Successful international cooperation

"The experimental determination of spin waves in skyrmion lattices required both a combination of world-leading neutron spectrometers and a massive advancement of the software to interpret the data," explains TUM physicist Peter Böni.

The research team employed instruments of the Institut Laue-Langevin in France, the Swiss spallation source SINQ at the Swiss Paul Scherrer Institute, the UK’s ISIS neutron and muon source, the U.S. Los Alamos National Laboratory, the Karlsruhe Institute of Technology and the Research Neutron Source Heim Maier-Leibnitz (FRM II) at the Technical University of Munich.

Marc Janoschek, meanwhile working at the Paul Scherrer Institute emphasises: "It is simply great to see that, after countless experiments at world-leading spectrometers and the clarification of major experimental and theoretical challenges during my time at Los Alamos, the microscopic detection of Landau quantization at the world's unique beamline RESEDA at TUM's FRM II in Garching closes a circle that began almost fifteen years ago with my first measurements at the Heinz Maier-Leibnitz Zentrum (MLZ) in Garching."

However, the motion of spin waves on circular orbits, which are quantized on top, is a breakthrough not only from the perspective of fundamental research.

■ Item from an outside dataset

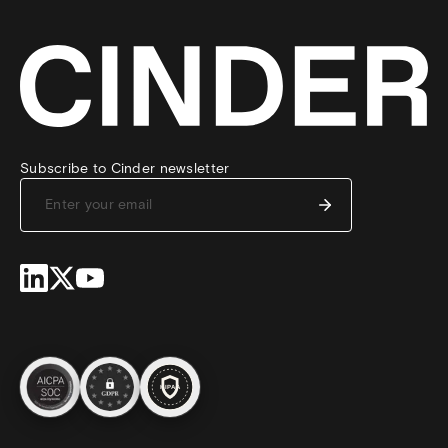
Subscribe to Cinder newsletter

Christian Pfleiderer, managing director of the newly founded Center for QuantumEngineering at TUM, emphasizes: "The spontaneous motion of spin waves on circular orbits, whose radius and direction arise from the vortex-like structure of skyrmions, opens up a new perspective for realizing functional devices for information processing in quantum technologies, such as simple couplers between qbits in quantum computers."

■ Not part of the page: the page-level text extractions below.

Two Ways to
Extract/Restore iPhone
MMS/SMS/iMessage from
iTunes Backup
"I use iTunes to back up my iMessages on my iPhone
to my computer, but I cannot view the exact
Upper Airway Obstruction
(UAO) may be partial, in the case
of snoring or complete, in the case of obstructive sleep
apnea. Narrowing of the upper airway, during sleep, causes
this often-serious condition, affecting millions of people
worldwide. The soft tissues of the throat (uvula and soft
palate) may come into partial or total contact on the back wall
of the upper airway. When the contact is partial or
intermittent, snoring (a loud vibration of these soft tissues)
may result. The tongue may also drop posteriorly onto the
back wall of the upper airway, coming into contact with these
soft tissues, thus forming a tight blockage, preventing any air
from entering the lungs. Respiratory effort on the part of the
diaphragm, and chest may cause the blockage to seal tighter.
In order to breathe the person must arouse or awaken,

Text: Based on a press release by Technical University of Munich

More information

The measurements involved researchers from the Institut Laue-Langevin in France, the Paul Scherrer Institute, the University of Zurich and the Ecole Polytechnique Fédérale de Lausanne in Switzerland, the ISIS neutron and muon source and the University of London in the UK, the Oak Ridge and Los Alamos National Laboratories in the USA, the Technical University of Dresden, the University of Cologne, the Karlsruhe Institute of Technology and the Technical University of Munich, and the Heinz Maier-Leibnitz Center in Garching.

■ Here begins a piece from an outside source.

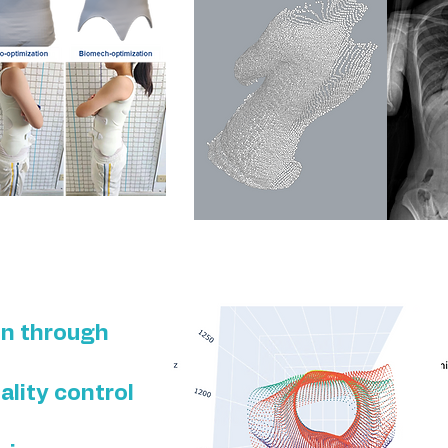
on through
ality control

The research has been funded by the European Research Council through the ERC Advanced Grants “TOPFIT” and “ExQuiSid”, the German Research Foundation (DFG) within the frameworks of the trans regional collaborative research center TRR80, the collaborative research center SFB 1143, the Priority Program SPP 2137 “Skyrmionics” and the cluster of excellence “Munich Center for Quantum Science and Technology” (MCQST), part of the Excellence Initiative of the German federal and state governments as well as by the Directed Research and Development program of the Los Alamos National Laboratory and the Institute for Materials Science at Los Alamos, USA.